• _Exercise goal_: Your job is to return the whole listing unchanged while skipping its images.
== Task data
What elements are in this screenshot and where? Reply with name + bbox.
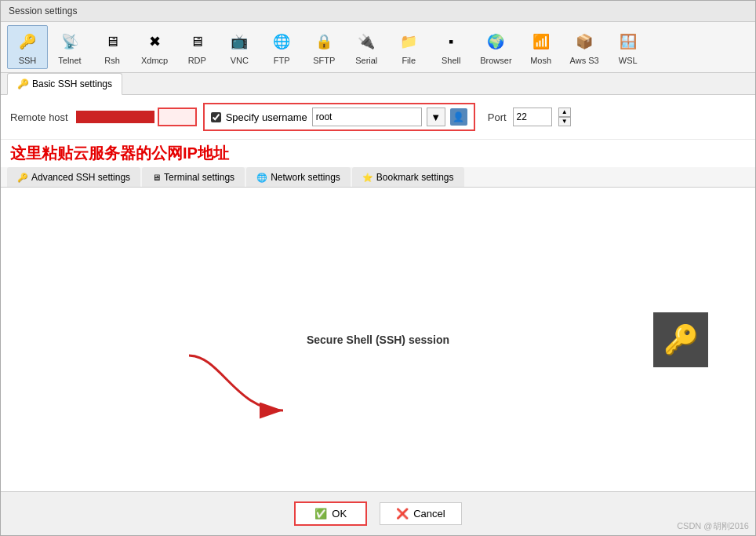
shell-icon: ▪ [438,29,463,54]
ok-label: OK [332,508,347,520]
serial-label: Serial [355,56,377,65]
browser-label: Browser [480,56,511,65]
toolbar-item-vnc[interactable]: 📺 VNC [219,25,260,69]
remote-host-label: Remote host [10,111,68,123]
tab-basic-ssh-label: Basic SSH settings [32,78,112,89]
port-spinner: ▲ ▼ [558,108,571,126]
toolbar-item-rdp[interactable]: 🖥 RDP [176,25,217,69]
sub-tab-advanced[interactable]: 🔑 Advanced SSH settings [7,167,140,187]
session-row: Remote host Specify username ▼ 👤 Port ▲ [1,95,755,140]
ssh-description: Secure Shell (SSH) session [307,334,449,346]
toolbar-item-xdmcp[interactable]: ✖ Xdmcp [134,25,175,69]
sftp-label: SFTP [313,56,335,65]
port-decrement-button[interactable]: ▼ [558,117,571,126]
toolbar-item-ssh[interactable]: 🔑 SSH [7,25,48,69]
ssh-key-icon: 🔑 [653,312,708,367]
ftp-icon: 🌐 [269,29,294,54]
cancel-button[interactable]: ❌ Cancel [380,502,461,525]
sub-tab-terminal[interactable]: 🖥 Terminal settings [142,167,245,187]
sub-tab-advanced-icon: 🔑 [17,173,28,183]
sub-tab-terminal-label: Terminal settings [164,172,234,183]
shell-label: Shell [442,56,460,65]
serial-icon: 🔌 [354,29,379,54]
port-input[interactable] [513,108,552,126]
toolbar-item-sftp[interactable]: 🔒 SFTP [303,25,344,69]
sftp-icon: 🔒 [311,29,336,54]
vnc-icon: 📺 [227,29,252,54]
ssh-icon: 🔑 [15,29,40,54]
awss3-label: Aws S3 [570,56,599,65]
toolbar: 🔑 SSH 📡 Telnet 🖥 Rsh ✖ Xdmcp 🖥 RDP 📺 VNC… [1,22,755,73]
remote-host-input[interactable] [158,108,197,126]
ok-icon: ✅ [314,508,327,520]
mosh-icon: 📶 [529,29,554,54]
title-bar: Session settings [1,1,755,22]
wsl-label: WSL [619,56,638,65]
dropdown-arrow-icon: ▼ [431,111,441,123]
toolbar-item-wsl[interactable]: 🪟 WSL [608,25,649,69]
sub-tab-bookmark-label: Bookmark settings [376,172,454,183]
file-label: File [402,56,416,65]
sub-tab-network-icon: 🌐 [256,173,267,183]
port-increment-button[interactable]: ▲ [558,108,571,117]
browser-icon: 🌍 [483,29,508,54]
rdp-icon: 🖥 [184,29,209,54]
toolbar-item-telnet[interactable]: 📡 Telnet [49,25,90,69]
main-content-area: Secure Shell (SSH) session 🔑 [1,188,755,491]
sub-tab-network[interactable]: 🌐 Network settings [246,167,351,187]
sub-tab-advanced-label: Advanced SSH settings [31,172,130,183]
sub-tab-terminal-icon: 🖥 [152,173,161,182]
annotation-text: 这里粘贴云服务器的公网IP地址 [1,140,755,167]
toolbar-item-serial[interactable]: 🔌 Serial [346,25,387,69]
content-area: 🔑 Basic SSH settings Remote host Specify… [1,73,755,491]
redacted-ip [76,111,154,123]
toolbar-item-awss3[interactable]: 📦 Aws S3 [563,25,606,69]
telnet-icon: 📡 [57,29,82,54]
rdp-label: RDP [188,56,206,65]
ok-button[interactable]: ✅ OK [294,501,367,526]
bottom-buttons: ✅ OK ❌ Cancel [1,491,755,535]
arrow-container [173,348,314,428]
cancel-label: Cancel [413,508,445,520]
port-label: Port [488,111,507,123]
session-settings-window: Session settings 🔑 SSH 📡 Telnet 🖥 Rsh ✖ … [0,0,756,536]
toolbar-item-file[interactable]: 📁 File [388,25,429,69]
username-dropdown-button[interactable]: ▼ [427,108,445,126]
xdmcp-icon: ✖ [142,29,167,54]
rsh-icon: 🖥 [100,29,125,54]
username-input[interactable] [312,108,422,126]
sub-tab-bookmark-icon: ⭐ [362,173,373,183]
tab-basic-ssh[interactable]: 🔑 Basic SSH settings [7,73,122,95]
toolbar-item-rsh[interactable]: 🖥 Rsh [92,25,133,69]
wsl-icon: 🪟 [616,29,641,54]
window-title: Session settings [9,5,77,16]
tab-header: 🔑 Basic SSH settings [1,73,755,95]
mosh-label: Mosh [530,56,551,65]
remote-host-input-wrapper [75,108,197,126]
cancel-icon: ❌ [396,508,409,520]
file-icon: 📁 [396,29,421,54]
toolbar-item-shell[interactable]: ▪ Shell [431,25,471,69]
toolbar-item-mosh[interactable]: 📶 Mosh [521,25,562,69]
sub-tabs: 🔑 Advanced SSH settings 🖥 Terminal setti… [1,167,755,188]
specify-username-section: Specify username ▼ 👤 [203,103,475,131]
sub-tab-bookmark[interactable]: ⭐ Bookmark settings [352,167,464,187]
specify-username-label: Specify username [226,111,307,123]
sub-tab-network-label: Network settings [271,172,340,183]
ssh-label: SSH [19,56,37,65]
awss3-icon: 📦 [572,29,597,54]
vnc-label: VNC [231,56,249,65]
xdmcp-label: Xdmcp [141,56,168,65]
ftp-label: FTP [274,56,290,65]
telnet-label: Telnet [58,56,81,65]
toolbar-item-ftp[interactable]: 🌐 FTP [261,25,302,69]
user-icon: 👤 [450,108,467,126]
tab-basic-ssh-icon: 🔑 [17,78,29,89]
watermark: CSDN @胡刚2016 [677,520,749,532]
specify-username-checkbox[interactable] [211,112,221,122]
rsh-label: Rsh [104,56,120,65]
red-arrow-icon [173,348,314,426]
toolbar-item-browser[interactable]: 🌍 Browser [473,25,518,69]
====
• _Response to the exercise_:
What elements are in this screenshot and where? Reply with name + bbox.
shell-icon: ▪ [438,29,463,54]
ok-label: OK [332,508,347,520]
serial-label: Serial [355,56,377,65]
browser-label: Browser [480,56,511,65]
toolbar-item-vnc[interactable]: 📺 VNC [219,25,260,69]
remote-host-label: Remote host [10,111,68,123]
tab-basic-ssh-label: Basic SSH settings [32,78,112,89]
port-spinner: ▲ ▼ [558,108,571,126]
toolbar-item-rdp[interactable]: 🖥 RDP [176,25,217,69]
sub-tab-advanced[interactable]: 🔑 Advanced SSH settings [7,167,140,187]
session-row: Remote host Specify username ▼ 👤 Port ▲ [1,95,755,140]
ssh-description: Secure Shell (SSH) session [307,334,449,346]
toolbar-item-xdmcp[interactable]: ✖ Xdmcp [134,25,175,69]
sftp-label: SFTP [313,56,335,65]
port-decrement-button[interactable]: ▼ [558,117,571,126]
toolbar-item-ssh[interactable]: 🔑 SSH [7,25,48,69]
ssh-key-icon: 🔑 [653,312,708,367]
ftp-icon: 🌐 [269,29,294,54]
cancel-button[interactable]: ❌ Cancel [380,502,461,525]
sub-tab-terminal[interactable]: 🖥 Terminal settings [142,167,245,187]
sub-tab-advanced-icon: 🔑 [17,173,28,183]
sub-tab-terminal-label: Terminal settings [164,172,234,183]
shell-label: Shell [442,56,460,65]
serial-icon: 🔌 [354,29,379,54]
port-input[interactable] [513,108,552,126]
toolbar-item-sftp[interactable]: 🔒 SFTP [303,25,344,69]
sftp-icon: 🔒 [311,29,336,54]
vnc-icon: 📺 [227,29,252,54]
ssh-icon: 🔑 [15,29,40,54]
awss3-label: Aws S3 [570,56,599,65]
toolbar: 🔑 SSH 📡 Telnet 🖥 Rsh ✖ Xdmcp 🖥 RDP 📺 VNC… [1,22,755,73]
remote-host-input[interactable] [158,108,197,126]
ok-icon: ✅ [314,508,327,520]
mosh-icon: 📶 [529,29,554,54]
title-bar: Session settings [1,1,755,22]
wsl-label: WSL [619,56,638,65]
dropdown-arrow-icon: ▼ [431,111,441,123]
toolbar-item-wsl[interactable]: 🪟 WSL [608,25,649,69]
sub-tab-bookmark-label: Bookmark settings [376,172,454,183]
file-label: File [402,56,416,65]
sub-tab-network-icon: 🌐 [256,173,267,183]
port-increment-button[interactable]: ▲ [558,108,571,117]
browser-icon: 🌍 [483,29,508,54]
rdp-icon: 🖥 [184,29,209,54]
toolbar-item-telnet[interactable]: 📡 Telnet [49,25,90,69]
main-content-area: Secure Shell (SSH) session 🔑 [1,188,755,491]
sub-tab-network[interactable]: 🌐 Network settings [246,167,351,187]
sub-tab-advanced-label: Advanced SSH settings [31,172,130,183]
sub-tab-terminal-icon: 🖥 [152,173,161,182]
annotation-text: 这里粘贴云服务器的公网IP地址 [1,140,755,167]
toolbar-item-serial[interactable]: 🔌 Serial [346,25,387,69]
content-area: 🔑 Basic SSH settings Remote host Specify… [1,73,755,491]
redacted-ip [76,111,154,123]
toolbar-item-awss3[interactable]: 📦 Aws S3 [563,25,606,69]
telnet-icon: 📡 [57,29,82,54]
rdp-label: RDP [188,56,206,65]
ok-button[interactable]: ✅ OK [294,501,367,526]
bottom-buttons: ✅ OK ❌ Cancel [1,491,755,535]
arrow-container [173,348,314,428]
cancel-label: Cancel [413,508,445,520]
port-label: Port [488,111,507,123]
session-settings-window: Session settings 🔑 SSH 📡 Telnet 🖥 Rsh ✖ … [0,0,756,536]
toolbar-item-file[interactable]: 📁 File [388,25,429,69]
username-dropdown-button[interactable]: ▼ [427,108,445,126]
xdmcp-icon: ✖ [142,29,167,54]
rsh-icon: 🖥 [100,29,125,54]
username-input[interactable] [312,108,422,126]
sub-tab-bookmark-icon: ⭐ [362,173,373,183]
tab-basic-ssh[interactable]: 🔑 Basic SSH settings [7,73,122,95]
toolbar-item-rsh[interactable]: 🖥 Rsh [92,25,133,69]
wsl-icon: 🪟 [616,29,641,54]
window-title: Session settings [9,5,77,16]
tab-header: 🔑 Basic SSH settings [1,73,755,95]
mosh-label: Mosh [530,56,551,65]
remote-host-input-wrapper [75,108,197,126]
cancel-icon: ❌ [396,508,409,520]
file-icon: 📁 [396,29,421,54]
toolbar-item-shell[interactable]: ▪ Shell [431,25,471,69]
toolbar-item-mosh[interactable]: 📶 Mosh [521,25,562,69]
sub-tabs: 🔑 Advanced SSH settings 🖥 Terminal setti… [1,167,755,188]
specify-username-section: Specify username ▼ 👤 [203,103,475,131]
sub-tab-bookmark[interactable]: ⭐ Bookmark settings [352,167,464,187]
specify-username-label: Specify username [226,111,307,123]
sub-tab-network-label: Network settings [271,172,340,183]
ssh-label: SSH [19,56,37,65]
awss3-icon: 📦 [572,29,597,54]
vnc-label: VNC [231,56,249,65]
xdmcp-label: Xdmcp [141,56,168,65]
ftp-label: FTP [274,56,290,65]
telnet-label: Telnet [58,56,81,65]
toolbar-item-ftp[interactable]: 🌐 FTP [261,25,302,69]
user-icon: 👤 [450,108,467,126]
tab-basic-ssh-icon: 🔑 [17,78,29,89]
watermark: CSDN @胡刚2016 [677,520,749,532]
specify-username-checkbox[interactable] [211,112,221,122]
rsh-label: Rsh [104,56,120,65]
red-arrow-icon [173,348,314,426]
toolbar-item-browser[interactable]: 🌍 Browser [473,25,518,69]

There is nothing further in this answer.